(Exercise) Copy every line below that has the word "novém" in it.

(Input)
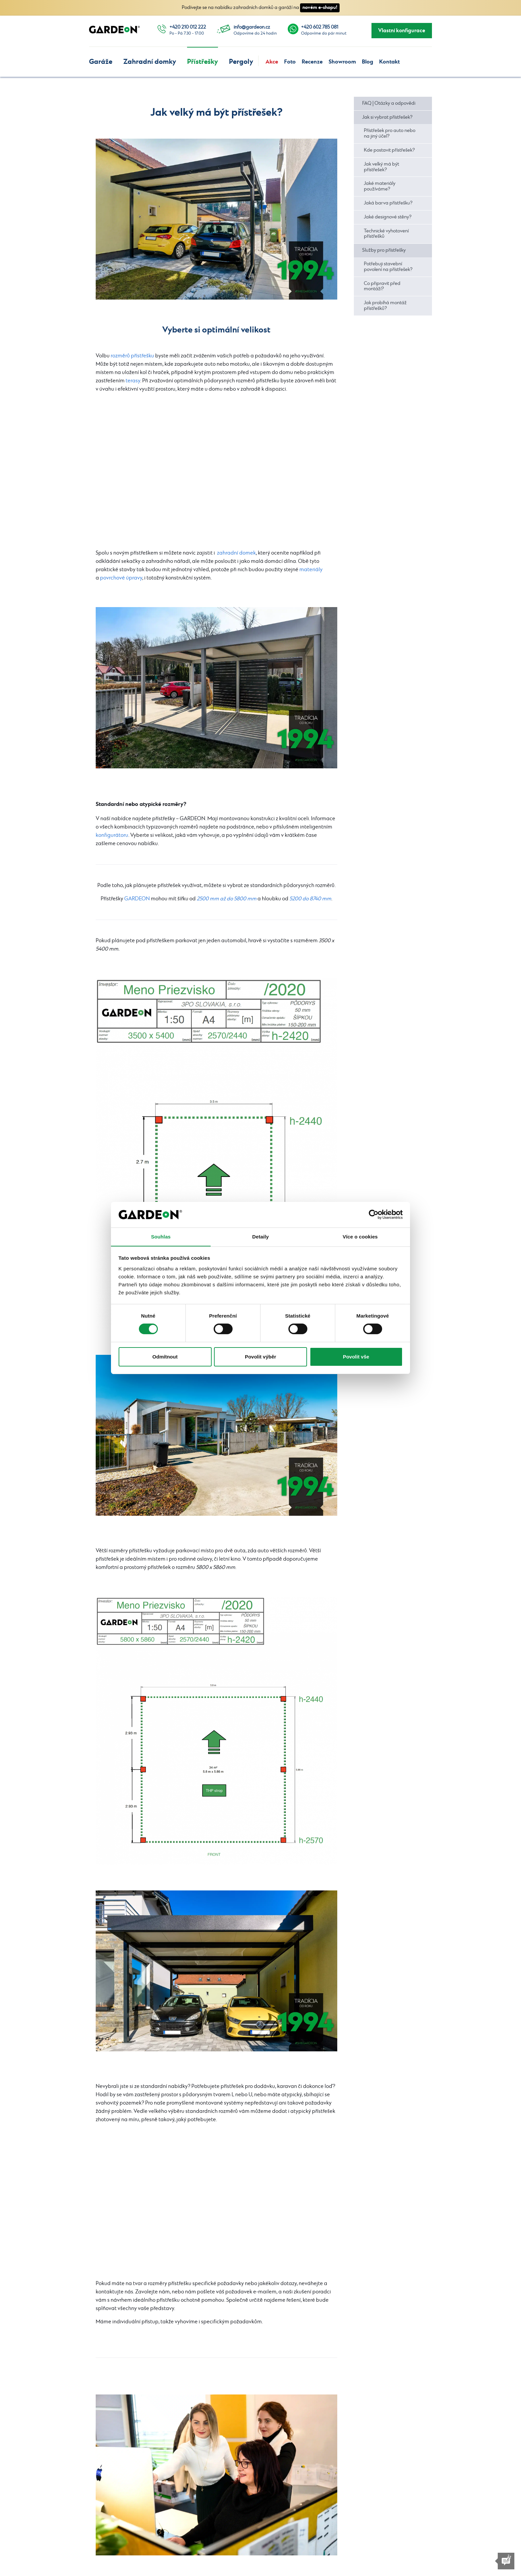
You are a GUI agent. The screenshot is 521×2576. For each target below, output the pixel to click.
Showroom (342, 61)
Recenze (312, 61)
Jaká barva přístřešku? (388, 203)
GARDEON (137, 899)
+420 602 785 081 (319, 27)
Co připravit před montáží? (382, 286)
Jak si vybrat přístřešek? (387, 117)
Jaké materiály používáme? (379, 186)
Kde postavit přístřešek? (389, 150)
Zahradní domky (149, 61)
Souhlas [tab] (160, 1236)
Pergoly (241, 61)
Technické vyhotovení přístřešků (386, 234)
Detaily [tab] (260, 1236)
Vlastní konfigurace (401, 30)
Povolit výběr (260, 1356)
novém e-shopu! (319, 7)
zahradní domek (236, 553)
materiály (311, 570)
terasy (133, 381)
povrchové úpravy (121, 578)
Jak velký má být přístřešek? (381, 167)
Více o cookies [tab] (360, 1236)
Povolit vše (356, 1356)
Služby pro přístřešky (384, 250)
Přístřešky (202, 61)
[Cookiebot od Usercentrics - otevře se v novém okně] (374, 1215)
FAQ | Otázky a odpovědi (388, 103)
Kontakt (389, 61)
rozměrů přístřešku (132, 356)
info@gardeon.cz (252, 27)
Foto (290, 61)
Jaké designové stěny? (387, 217)
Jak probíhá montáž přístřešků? (385, 306)
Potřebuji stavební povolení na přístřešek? (388, 267)
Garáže (100, 61)
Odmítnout (165, 1356)
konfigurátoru (112, 835)
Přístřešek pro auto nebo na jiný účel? (389, 133)
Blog (367, 61)
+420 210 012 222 (187, 27)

(Response below)
novém e-shopu! (319, 7)
[Cookiebot od Usercentrics - otevře se v novém okně] (374, 1215)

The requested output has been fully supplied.